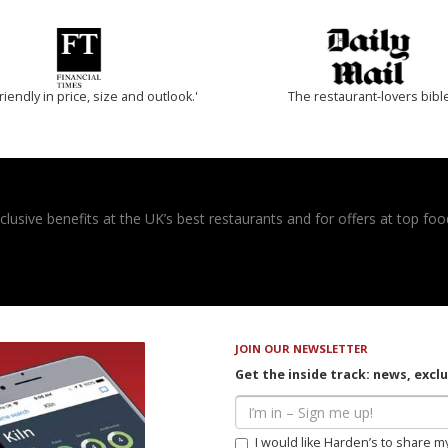
riendly in price, size and outlook.'
The restaurant-lovers bibl
usive benefits at the UK’s best restaurants and for offers at top food
JOIN OUR NEWSLETTER
Get the inside track: news, excl
I would like Harden’s to share m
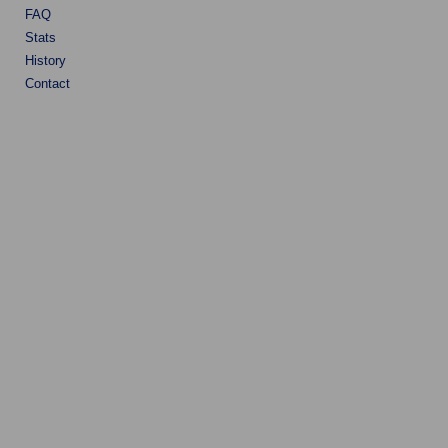
FAQ
Stats
History
Contact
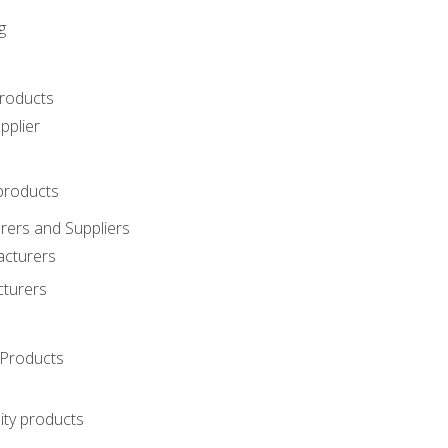
g
roducts
pplier
products
ers and Suppliers
acturers
cturers
Products
ity products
□ □ □ □
Will you set down the records word for word while leaving out every picture?

riendly in price, size and outlook.'
The restaurant-lovers bibl
usive benefits at the UK’s best restaurants and for offers at top food
JOIN OUR NEWSLETTER
Get the inside track: news, excl
I would like Harden’s to share m
FAQ
Stats
History
Contact
g
roducts
pplier
products
ers and Suppliers
acturers
cturers
Products
ity products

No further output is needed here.